#### Activity:
Repeat each line of the material below exactly.

#### Supplied data:
§
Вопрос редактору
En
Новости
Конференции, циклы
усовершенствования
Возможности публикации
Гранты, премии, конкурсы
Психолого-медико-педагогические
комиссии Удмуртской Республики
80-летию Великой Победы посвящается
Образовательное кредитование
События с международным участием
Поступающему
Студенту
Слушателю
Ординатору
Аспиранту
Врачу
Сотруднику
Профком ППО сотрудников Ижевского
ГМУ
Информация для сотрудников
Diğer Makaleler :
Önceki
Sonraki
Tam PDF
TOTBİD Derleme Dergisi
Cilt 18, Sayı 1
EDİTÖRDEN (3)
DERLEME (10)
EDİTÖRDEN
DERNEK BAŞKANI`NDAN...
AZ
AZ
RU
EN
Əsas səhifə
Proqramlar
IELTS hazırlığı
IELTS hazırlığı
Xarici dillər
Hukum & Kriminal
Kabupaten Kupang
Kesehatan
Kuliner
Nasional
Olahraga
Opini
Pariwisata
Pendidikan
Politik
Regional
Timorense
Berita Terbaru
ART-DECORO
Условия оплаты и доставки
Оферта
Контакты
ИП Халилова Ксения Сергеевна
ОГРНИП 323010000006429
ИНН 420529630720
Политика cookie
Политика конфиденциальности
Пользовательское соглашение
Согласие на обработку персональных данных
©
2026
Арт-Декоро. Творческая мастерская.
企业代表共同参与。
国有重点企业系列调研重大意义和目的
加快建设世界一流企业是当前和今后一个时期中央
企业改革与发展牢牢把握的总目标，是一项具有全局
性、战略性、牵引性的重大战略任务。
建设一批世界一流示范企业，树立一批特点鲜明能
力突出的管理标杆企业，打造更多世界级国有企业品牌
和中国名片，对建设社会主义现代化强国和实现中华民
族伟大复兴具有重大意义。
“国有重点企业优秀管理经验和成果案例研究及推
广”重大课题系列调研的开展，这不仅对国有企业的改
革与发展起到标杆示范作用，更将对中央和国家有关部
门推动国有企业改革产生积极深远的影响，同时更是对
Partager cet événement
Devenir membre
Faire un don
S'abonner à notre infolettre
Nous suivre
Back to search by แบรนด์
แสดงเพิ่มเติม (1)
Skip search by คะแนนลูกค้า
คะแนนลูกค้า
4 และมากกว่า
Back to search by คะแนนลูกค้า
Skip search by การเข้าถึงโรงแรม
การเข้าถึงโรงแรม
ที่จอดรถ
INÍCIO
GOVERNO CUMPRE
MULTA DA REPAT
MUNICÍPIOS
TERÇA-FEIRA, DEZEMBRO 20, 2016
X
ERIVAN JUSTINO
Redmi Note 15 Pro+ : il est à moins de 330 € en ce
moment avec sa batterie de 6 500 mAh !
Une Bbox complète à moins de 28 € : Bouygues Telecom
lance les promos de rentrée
§
#### Task solution:
Вопрос редактору
En
Новости
Конференции, циклы
усовершенствования
Возможности публикации
Гранты, премии, конкурсы
Психолого-медико-педагогические
комиссии Удмуртской Республики
80-летию Великой Победы посвящается
Образовательное кредитование
События с международным участием
Поступающему
Студенту
Слушателю
Ординатору
Аспиранту
Врачу
Сотруднику
Профком ППО сотрудников Ижевского
ГМУ
Информация для сотрудников
Diğer Makaleler :
Önceki
Sonraki
Tam PDF
TOTBİD Derleme Dergisi
Cilt 18, Sayı 1
EDİTÖRDEN (3)
DERLEME (10)
EDİTÖRDEN
DERNEK BAŞKANI`NDAN...
AZ
AZ
RU
EN
Əsas səhifə
Proqramlar
IELTS hazırlığı
IELTS hazırlığı
Xarici dillər
Hukum & Kriminal
Kabupaten Kupang
Kesehatan
Kuliner
Nasional
Olahraga
Opini
Pariwisata
Pendidikan
Politik
Regional
Timorense
Berita Terbaru
ART-DECORO
Условия оплаты и доставки
Оферта
Контакты
ИП Халилова Ксения Сергеевна
ОГРНИП 323010000006429
ИНН 420529630720
Политика cookie
Политика конфиденциальности
Пользовательское соглашение
Согласие на обработку персональных данных
©
2026
Арт-Декоро. Творческая мастерская.
企业代表共同参与。
国有重点企业系列调研重大意义和目的
加快建设世界一流企业是当前和今后一个时期中央
企业改革与发展牢牢把握的总目标，是一项具有全局
性、战略性、牵引性的重大战略任务。
建设一批世界一流示范企业，树立一批特点鲜明能
力突出的管理标杆企业，打造更多世界级国有企业品牌
和中国名片，对建设社会主义现代化强国和实现中华民
族伟大复兴具有重大意义。
“国有重点企业优秀管理经验和成果案例研究及推
广”重大课题系列调研的开展，这不仅对国有企业的改
革与发展起到标杆示范作用，更将对中央和国家有关部
门推动国有企业改革产生积极深远的影响，同时更是对
Partager cet événement
Devenir membre
Faire un don
S'abonner à notre infolettre
Nous suivre
Back to search by แบรนด์
แสดงเพิ่มเติม (1)
Skip search by คะแนนลูกค้า
คะแนนลูกค้า
4 และมากกว่า
Back to search by คะแนนลูกค้า
Skip search by การเข้าถึงโรงแรม
การเข้าถึงโรงแรม
ที่จอดรถ
INÍCIO
GOVERNO CUMPRE
MULTA DA REPAT
MUNICÍPIOS
TERÇA-FEIRA, DEZEMBRO 20, 2016
X
ERIVAN JUSTINO
Redmi Note 15 Pro+ : il est à moins de 330 € en ce
moment avec sa batterie de 6 500 mAh !
Une Bbox complète à moins de 28 € : Bouygues Telecom
lance les promos de rentrée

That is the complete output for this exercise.